That is an old argument from the denial side, and I don't even think it is worth consideration anymore, because your bull-in-a-china-shop approach is to compare raw numbers from an unlisted source and use a gap in size to imply that the human component is not worth considering. BUT, if our  contributions to GHG increases is enough to tip the balance of nature and throw the earth's carbon cycle out of whack, then whatever the percentage of human sources is....it's enough to push beyond what nature can handle. 
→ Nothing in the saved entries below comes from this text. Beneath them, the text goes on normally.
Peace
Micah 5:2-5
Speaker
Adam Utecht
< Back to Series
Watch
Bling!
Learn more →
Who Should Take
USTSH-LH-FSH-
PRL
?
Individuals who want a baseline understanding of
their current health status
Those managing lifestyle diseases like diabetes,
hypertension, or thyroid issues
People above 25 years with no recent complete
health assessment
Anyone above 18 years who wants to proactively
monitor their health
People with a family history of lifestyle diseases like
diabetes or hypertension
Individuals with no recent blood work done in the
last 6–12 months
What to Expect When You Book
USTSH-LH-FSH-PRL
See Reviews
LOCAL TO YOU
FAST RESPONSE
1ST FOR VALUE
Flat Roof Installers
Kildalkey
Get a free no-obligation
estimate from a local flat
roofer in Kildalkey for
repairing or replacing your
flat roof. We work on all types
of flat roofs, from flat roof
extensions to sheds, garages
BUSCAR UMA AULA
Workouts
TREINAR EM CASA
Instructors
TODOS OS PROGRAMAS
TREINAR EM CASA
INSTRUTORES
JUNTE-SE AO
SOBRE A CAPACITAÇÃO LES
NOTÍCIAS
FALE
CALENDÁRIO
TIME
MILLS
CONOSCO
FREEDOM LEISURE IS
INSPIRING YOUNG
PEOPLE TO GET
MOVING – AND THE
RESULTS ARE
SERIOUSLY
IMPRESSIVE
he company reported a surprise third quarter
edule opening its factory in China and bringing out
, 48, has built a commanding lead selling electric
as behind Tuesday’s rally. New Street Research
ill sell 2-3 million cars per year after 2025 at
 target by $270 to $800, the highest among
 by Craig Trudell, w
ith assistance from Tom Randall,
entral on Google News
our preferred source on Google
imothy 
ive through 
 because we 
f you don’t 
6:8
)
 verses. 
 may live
  • *let me add another factor rarely mentioned in climate change debates: an examination of paleoclimate is inexact, but clearly shows a long progression over vast stretches of time, with much higher carbon atmospheric levels in the deep past, near the beginning of life on earth. We do know that the sun burned with about 2/3rds of the intensity back then as it does now, so before 2 billion years ago, there was little oxygen in the atmosphere, and a lot of heat-trapping methane, along with carbon dioxide. 
  • The early deoxygenated atmosphere was adapted for producing high levels of heat-trapping gases to prevent the earth from freezing. As the sun slowly increased intensity, the earth warmed, and the quantity of oxygen-producing plant life increased. During times when too much oxygen was being created, temperatures plunged and ice sheets covered all of the land surfaces of the planet, causing mass extinctions of life. 
  • Once everything balanced out to turn earth into a world where earth would have to prevent carbon buildup, more oxygen in the atmosphere eliminated methane almost entirely and cut the amount of CO2 down to a fraction of what it had been before. During the Pleistocene Epoch that ended 10,000 years ago, CO2 levels fluctuated between 180 and 300 ppm for the past 2.5 million years. The only periods where CO2 levels exceeded 400 ppm since the Cenozoic era began have been accompanied by extinctions. So, in our time right now, we have set the dials for all of the ice on the planet to melt...except possibly for the East Antarctic Ice Sheet, and for marine species to migrate to northern waters because...according to a recently released study, fish are leaving the tropics because oxygen levels are declining to a point where they have trouble absorbing oxygen with their gills. Algae also die off and that will leave deoxygenated tropical oceans that will turn into anoxic swamps, and kill off marine life as it expands towards the poles. Land species have migrated north and south also to escape the heat and become extinct...but all the shit we have built in the past 2 or 3 centuries, plus our large populations and fenced off agribusiness leaves barriers for animals trying to escape the tropics already.
  • Because whatever the human contribution is for AGW (I'm assuming it's much higher than your dubious oil-funded sources will tell us) the natural environment was able to absorb and sequester the additional carbon being added by humans to keep atmospheric CO2 from rising above 300 ppm.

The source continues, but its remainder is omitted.